Yukardan bir ses, nefes Dürüllü'lüye yardım ediyor. Öyle yüce gökün yardım edebileceği bir hayat sürmedi Denizli Hoca, belki de İran'da kaldığı sürelerde efsunlanmıştır. Hiç bir şey yapmasa bile Recep gibi dandik bir kaleciye rastlayıp yürü ya kulum çekiliyor. Bu kalecilere de aklım hafsalam almıyor, hayatımda kalecilik yapmadığım için bilmiyorum, bu kadar mı zor ya elinle, yumruğunla topa dokunmak.

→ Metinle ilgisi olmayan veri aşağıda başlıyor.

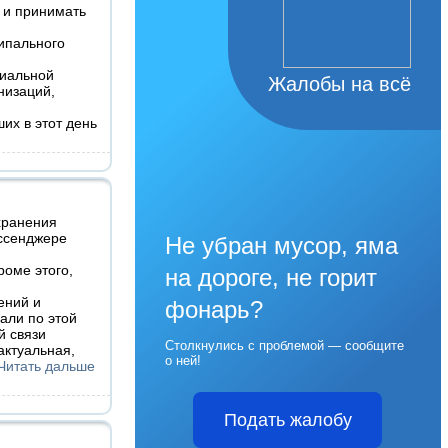
о и принимать
ипального
циальной
Жалобы на всё
низаций,
их в этот день
хранения
ессенджере
Не убран мусор, яма
роме этого,
на дороге, не горит
ений и
фонарь?
али по этой
й связи
Столкнулись с проблемой — сообщите
актуальная,
о ней!
Читать дальше
Подать жалобу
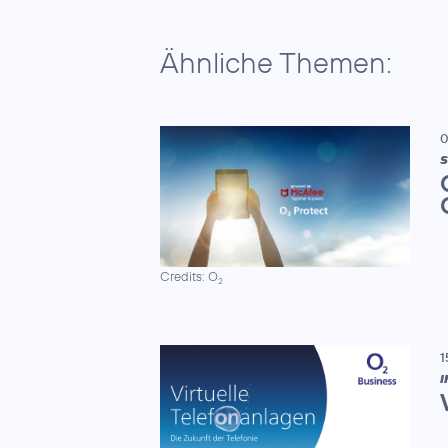
Ähnliche Themen:
0
S
Credits: O
2
1
I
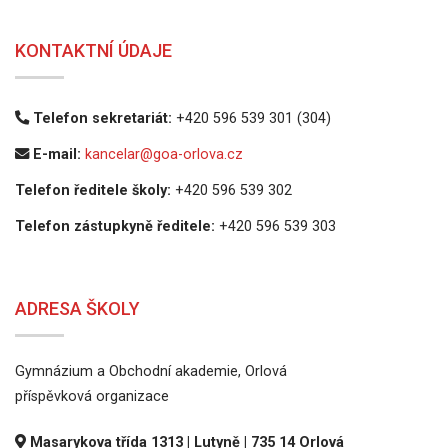
KONTAKTNÍ ÚDAJE
Telefon sekretariát:
+420 596 539 301 (304)
E-mail:
kancelar@goa-orlova.cz
Telefon ředitele školy:
+420 596 539 302
Telefon zástupkyně ředitele:
+420 596 539 303
ADRESA ŠKOLY
Gymnázium a Obchodní akademie, Orlová
příspěvková organizace
Masarykova třída 1313 | Lutyně | 735 14 Orlová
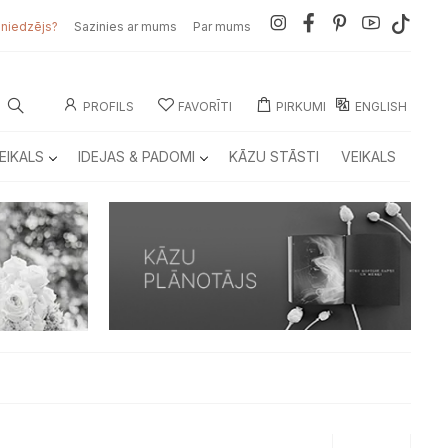
sniedzējs?
Sazinies ar mums
Par mums
PROFILS
FAVORĪTI
PIRKUMI
ENGLISH
EIKALS
IDEJAS & PADOMI
KĀZU STĀSTI
VEIKALS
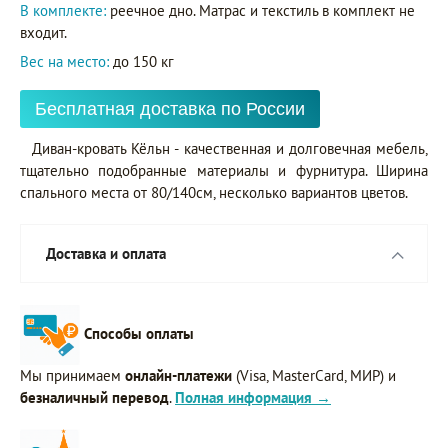
В комплекте:
реечное дно. Матрас и текстиль в комплект не
входит.
Вес на место:
до 150 кг
Бесплатная доставка по России
Диван-кровать Кёльн - качественная и долговечная мебель,
тщательно подобранные материалы и фурнитура. Ширина
спального места от 80/140см, несколько вариантов цветов.
Доставка и оплата
Способы оплаты
Мы принимаем
онлайн-платежи
(Visa, MasterCard, МИР) и
безналичный перевод
.
Полная информация →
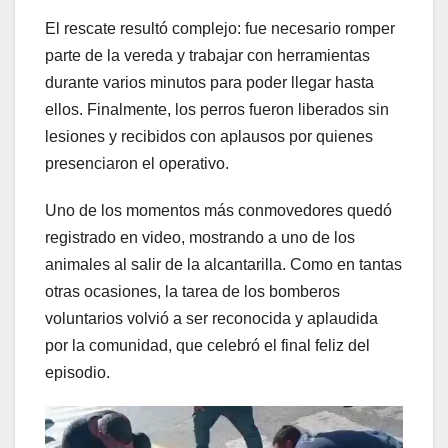
El rescate resultó complejo: fue necesario romper
parte de la vereda y trabajar con herramientas
durante varios minutos para poder llegar hasta
ellos. Finalmente, los perros fueron liberados sin
lesiones y recibidos con aplausos por quienes
presenciaron el operativo.
Uno de los momentos más conmovedores quedó
registrado en video, mostrando a uno de los
animales al salir de la alcantarilla. Como en tantas
otras ocasiones, la tarea de los bomberos
voluntarios volvió a ser reconocida y aplaudida
por la comunidad, que celebró el final feliz del
episodio.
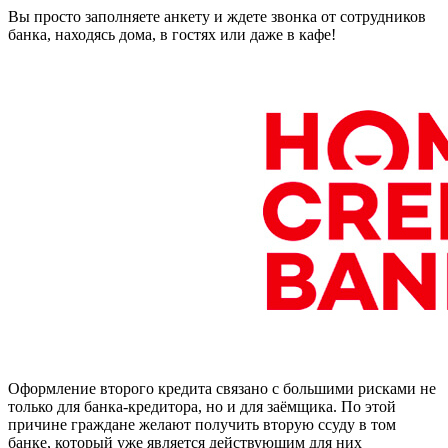
Вы просто заполняете анкету и ждете звонка от сотрудников
банка, находясь дома, в гостях или даже в кафе!
Оформление второго кредита связано с большими рисками не
только для банка-кредитора, но и для заёмщика. По этой
причине граждане желают получить вторую ссуду в том
банке, который уже является действующим для них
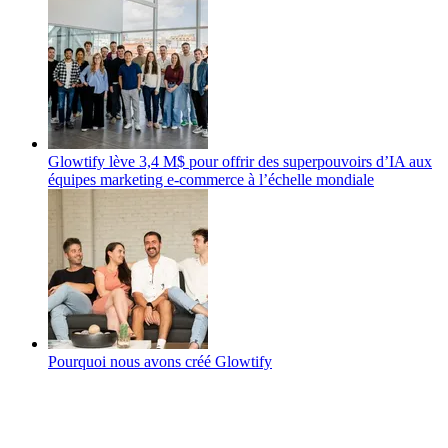
Glowtify lève 3,4 M$ pour offrir des superpouvoirs d’IA aux
équipes marketing e‑commerce à l’échelle mondiale
Pourquoi nous avons créé Glowtify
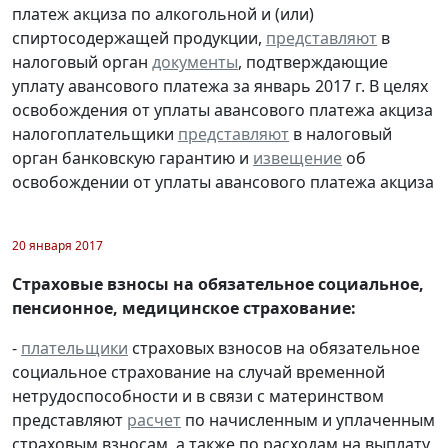
платеж акциза по алкогольной и (или)
спиртосодержащей продукции,
представляют
в
налоговый орган
документы
, подтверждающие
уплату авансового платежа за январь 2017 г. В целях
освобождения от уплаты авансового платежа акциза
налогоплательщики
представляют
в налоговый
орган банковскую гарантию и
извещение
об
освобождении от уплаты авансового платежа акциза
20 января 2017
Страховые взносы на обязательное социальное,
пенсионное, медицинское страхование:
-
плательщики
страховых взносов на обязательное
социальное страхование на случай временной
нетрудоспособности и в связи с материнством
представляют
расчет
по начисленным и уплаченным
страховым взносам, а также по расходам на выплату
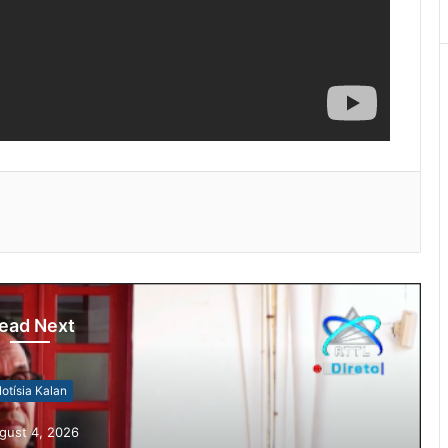
ead Next
6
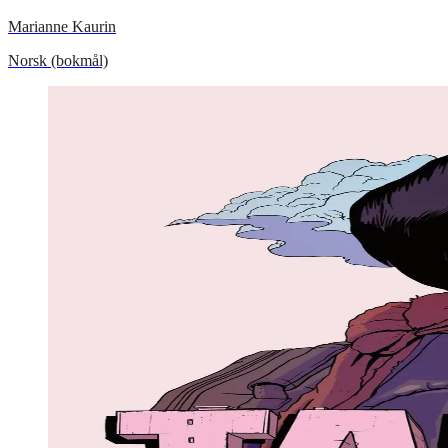
Marianne Kaurin
Norsk (bokmål)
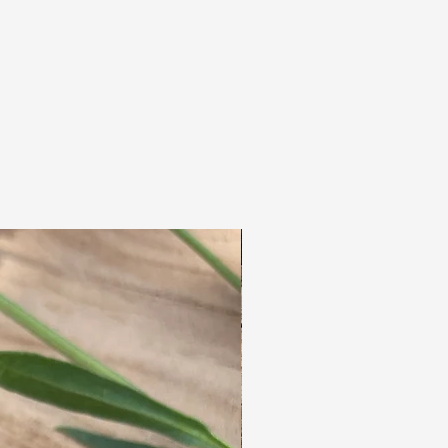
milieuvriendelijk geverfd
zachtgetwijnd
GOTS-gecertificeerd
Het garen wordt verkocht per kaartje van 4
M.
Wat genoeg is voor het omwikkelen van 8 tot
10 dreadlocks.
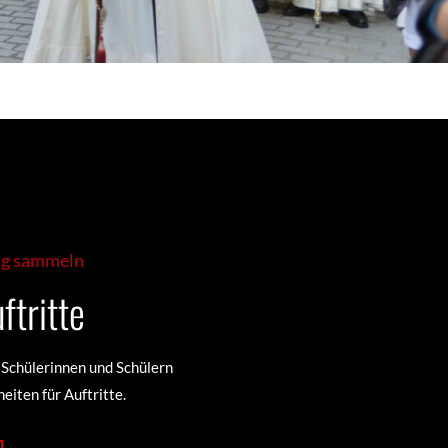
ng sammeln
ftritte
 Schülerinnen und Schülern
eiten für Auftritte.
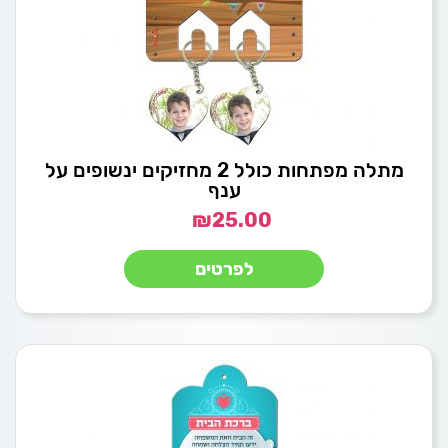
מתלה מפתחות כולל 2 מחזיקים ינשופים על
ענף
₪
25.00
לפרטים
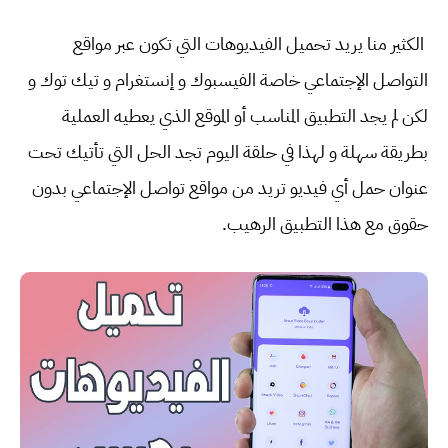
الكثير منا يريد تحميل الفيديوهات التي تكون عبر مواقع
التواصل الإجتماعي خاصة الفيسبوك و إنستغرام و تيك توك و
لكن لم يجد التطبيق المناسب أو الموقع الذي يعطيه العملية
بطريقة سهلة و لهذا في حلقة اليوم تجد الحل التي تأتيك تحت
عنوان حمل أي فيديو تريد من مواقع تواصل الإجتماعي بدون
حقوق مع هذا التطبيق الرهيب.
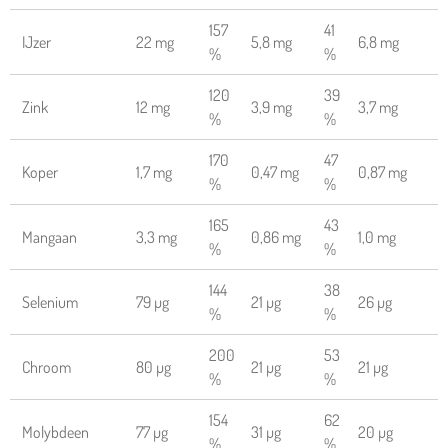
157
41
IJzer
22 mg
5,8 mg
6,8 mg
%
%
120
39
Zink
12 mg
3,9 mg
3,7 mg
%
%
170
47
Koper
1,7 mg
0,47 mg
0,87 mg
%
%
165
43
Mangaan
3,3 mg
0,86 mg
1,0 mg
%
%
144
38
Selenium
79 µg
21 µg
26 µg
%
%
200
53
Chroom
80 µg
21 µg
21 µg
%
%
154
62
Molybdeen
77 µg
31 µg
20 µg
%
%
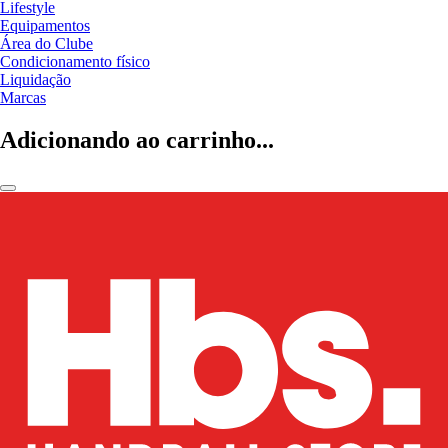
Lifestyle
Equipamentos
Área do Clube
Condicionamento físico
Liquidação
Marcas
Adicionando ao carrinho...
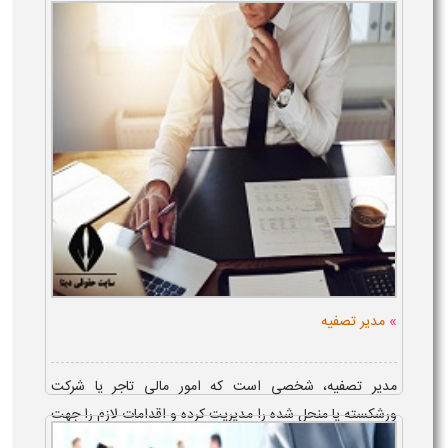
»
مدیر تصفیه
مدیر تصفیه، شخصی است که امور مالی تاجر یا شرکت
ورشکسته یا منحل شده را مدیریت کرده و اقدامات لازم را جهت
تسویه بدهی ها انجام می دهد. دعوت طلبکاران و تهیه صورت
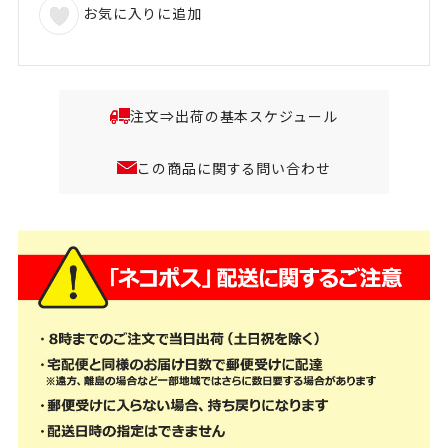
お気に入りに追加
注文⇒出荷の基本スケジュール
この商品に関する問い合わせ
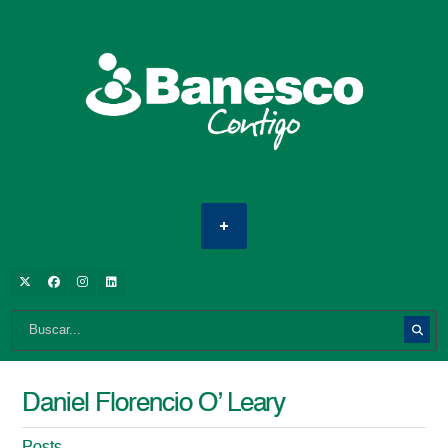
Daniel Florencio O’ Leary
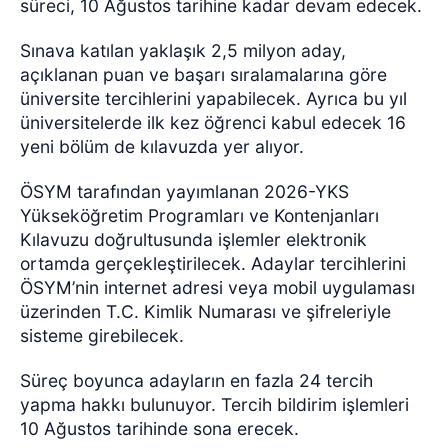
süreci, 10 Ağustos tarihine kadar devam edecek.
Sınava katılan yaklaşık 2,5 milyon aday,
açıklanan puan ve başarı sıralamalarına göre
üniversite tercihlerini yapabilecek. Ayrıca bu yıl
üniversitelerde ilk kez öğrenci kabul edecek 16
yeni bölüm de kılavuzda yer alıyor.
ÖSYM tarafından yayımlanan 2026-YKS
Yükseköğretim Programları ve Kontenjanları
Kılavuzu doğrultusunda işlemler elektronik
ortamda gerçekleştirilecek. Adaylar tercihlerini
ÖSYM’nin internet adresi veya mobil uygulaması
üzerinden T.C. Kimlik Numarası ve şifreleriyle
sisteme girebilecek.
Süreç boyunca adayların en fazla 24 tercih
yapma hakkı bulunuyor. Tercih bildirim işlemleri
10 Ağustos tarihinde sona erecek.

Hayvan gibi boyun var, 30 metreden yukardan geliyor top, gözünmü görmez nedir, insan o topa eliyle nasıl dokunamaz. Bu kadar salak gol yiyen deneyimli kaleci olurmu. Olur, bu golü zaten deneyimsiz olduğu, kaleciliğe yeni başladığı zaman yese kaleci yaparlar mı?.

Çocukken kimbilir nasıl uçardı, nasıl kurtarırdı topları. Fenerbahçe kalesine geçirirlermiydi böyle salakça gol yese. Sonra ne oldu, Kulbilge kardeşi gibi cebi para gördü, profesyonel oldu. Bundan sonra her maç 5 yese bile mutlaka kendisine bir kapı bulabilir.

Yazık, Recep, fiziği iyi topu oyuna eliyle sokmaya çalışan, Volkan'ın balı ve Sergen'in o golü olmasa çok daha iyi yerlerde olması olası bir kaleciydi. Maçı Beşiktaş'a karşı oynadığı için, aşırı güven ve konsantrasyon sonucu hatalı gollei kalesinde gördü. Yolu açık olsun, geçmiş olsun.